We understand many of the properties of colour, and have unconsciously learned some of its laws;—but what may be called the science of colour has never been formulated. So far as we understand it, its principles correspond curiously to those of melodious sound. It is as impossible to produce the best effect from one tone or colour, as to make a melody upon one note of the harmonic scale; it is skilful variation of tone, the gradation or even judicious opposition of tint which gives exquisite satisfaction to the eye. In music, sequence produces this effect upon the ear, and in colour, juxtaposition and gradation upon the eye. Notes follow notes in melody as shade follows shade in colour. We find no need of even different names for the qualities peculiar to the two; scale—notes—tones—harmonies—the words express effects common to colour as well as to music, but colour has this advantage, that its harmonies can be fixed, they do not die with the passing moment; once expressed they remain as a constant and ever-present delight.
Notes of the sound-octave have been gathered by the musicians from widely different substances, and carefully linked in order and sequence to make a harmonious scale which may be learned; but the painter, conscious of colour-harmonies, has as yet no written law by which he can produce them.

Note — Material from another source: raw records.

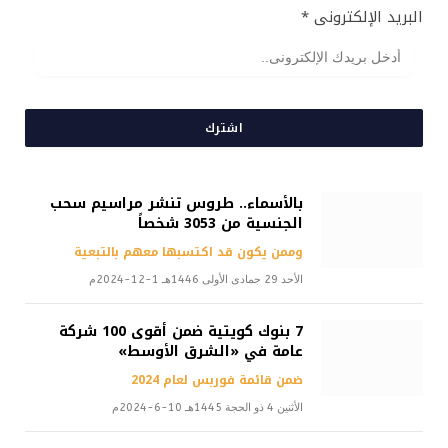
البريد الإلكترونى
*
اشترك
بالأسماء.. طروس تنشر مراسيم سحب
الجنسية من 3053 شخصاً
وممن يكون قد اكتسبها معهم بالتبعية
الأحد 29 جمادى الأولى 1446هـ 1-12-2024م
7 بنوك كويتية ضمن أقوى 100 شركة
عامة في «الشرق الأوسط»
ضمن قائمة فوربس لعام 2024
الأثنين 4 ذو الحجة 1445هـ 10-6-2024م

The “born colourist” is one who without special training, or perhaps in spite of it, can unerringly combine or oppose tints into compositions which charm the eye and satisfy the sense. Even among painters it is by no means a common gift. It is almost more rare to find a picture distinguished for its harmony and beauty of colour, than to see a room in which nothing jars and everything works together for beauty. It seems strange that this should be a rarer personal gift than the musical sense, since nature apparently is far more lavish of her lessons for the eye than for the ear; and it is curious that colour, which at first sight seems a more apparent and simple fact than music, has not yet been written. Undoubtedly there is a colour scale, which has its sharps and flats, its high notes and low notes, its chords and discords, and it is not impossible that in the future science may make it a means of regulated and written harmonies:—that some master colourist who has mechanical and inventive genius as well, may so arrange them that they can be played by rule; that colour may have its Mozart or Beethoven—its classic melodies, its familiar tunes. The musician, as I have said—has gathered his tones from every audible thing in nature—and fitted and assorted and built them into a science; and why should not some painter who is also a scientist take the many variations of colour which lie open to his sight, and range and fit and combine, and write the formula, so that a child may read it?
We already know enough to be very sure that the art is founded upon laws, although they are not thoroughly understood. Principles of masses, spaces, and gradations underlie all accidental harmonies of colour;—just as in music, the simple, strong, under-chords of the bass must be the ground for all the changes and trippings of the upper melodies.